In this article, we will learn review what is federated learning and its advantages over conventional machine learning algorithms. In the later part let’s try to understand the threats and vulnerabilities in federated learning architecture in simple terms. 

Federated Learning and its advantages:

Let’s take an example to understand how FL architecture works, say there is a network of IoT devices that send data to a centralized server that uses the data to train a model and make predictions. What if this data that is transmitted over the network is confidential and could be used to manipulate some important decisions, this is where FL architecture could be handy. As we are using IoT devices we can integrate them with little more intelligence to train the model by themselves, but there could be a problem if it’s just a standalone device it may not be exposed to wide distributions of data to train the model, so what we can do is that once the devices train a basic model the model parameters are sent to the server for aggregation and this aggregated model is sent back to all the devices for making better predictions, even if the model parameters are leaked there are very little chances of inferring something from that parameters. In this way, we are not compromising data privacy and we are reducing the cost of transmitting bulky data over the network.

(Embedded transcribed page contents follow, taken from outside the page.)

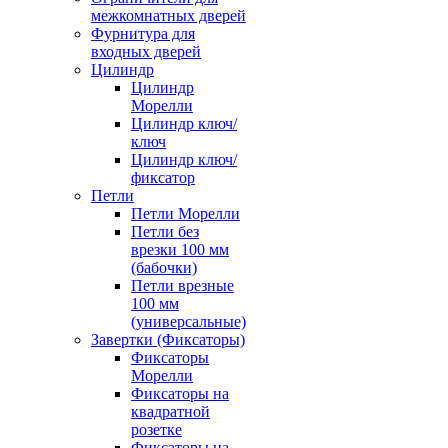
межкомнатных дверей
Фурнитура для
входных дверей
Цилиндр
Цилиндр
Морелли
Цилиндр ключ/
ключ
Цилиндр ключ/
фиксатор
Петли
Петли Морелли
Петли без
врезки 100 мм
(бабочки)
Петли врезные
100 мм
(универсальные)
Завертки (Фиксаторы)
Фиксаторы
Морелли
Фиксаторы на
квадратной
розетке
Фиксаторы на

The formal definition of FL – “Federated learning is a machine learning technique that trains an algorithm across multiple decentralized edge devices or servers holding local data samples, without exchanging them.”.  The basic idea of FL architecture that we saw in the example is not a foolproof method and the architecture itself has some lapses and vulnerabilities presenting us with some challenging security issues to deal with. Let’s see some threat models and poisoning attacks in brief and in simple terms, understanding these models and attacks could help us design a foolproof privacy-preserving FL protocol.

Threat Models:

  • Insider attack Vs Outsider attack: An insider attack refers to an attack made by an insider ie. the server or any of its clients, whereas an outsider attack is launched by an outsider like for example a malicious intent hacker eavesdropping over the communication channel between the server and the clients. Insider attacks are generally more damaging and adverse than outsider attacks because they have more control over the FL architecture. Some common types of insider attacks are as follows:
    • Single attack: a single malicious FL client causes the model to miss classify with high probability.
    • Byzantine attack: this attack is similar to that of the single attack but here the client behaves in an arbitrary fashion making it difficult to find out if the model that is sent is genuine.
    •  Sybil attack: here the attacker simulates multiple counterfeit FL clients and supplies corrupted parameters and mounts more powerful attacks.
  •  Semi-honest attack Vs Malicious attack: In a semi-honest setting, the attacker is called semi-honest because he follows the FL protocol but tries to access the restricted states (such as the model parameters) of an honest client and they also stay passive but not contributing to the architecture. Whereas in case of a malicious attack the attacker arbitrarily deviates from the FL protocol and tries to access, modify, manipulate the honest client’s local training data.
  • Training Phase Vs Inference Phase: Attacks in the training phase tend to influence and corrupt the FL model, they try to poison the data and compromise the integrity of the training dataset and they also try to poison the model to disrupt the learning process. In case of inference phase attacks, they do not corrupt the model or data, instead, they cause the model to produce wrong outputs and collect the model characteristics thereby compromising privacy.

Poisoning Attacks:

Poisoning attacks depend on the attacker’s objective, they may launch a random attack or attack a specific target. In random attacks, they aim to reduce the FL model’s accuracy and in case of targeted attacks, they aim at influencing the model to output wrong labels ie. the labels intended by the attacker and they generally have a specific goal to achieve. Poisoning attacks can happen in two ways, data poisoning (during local data collection) and model poisoning (during the model training process). 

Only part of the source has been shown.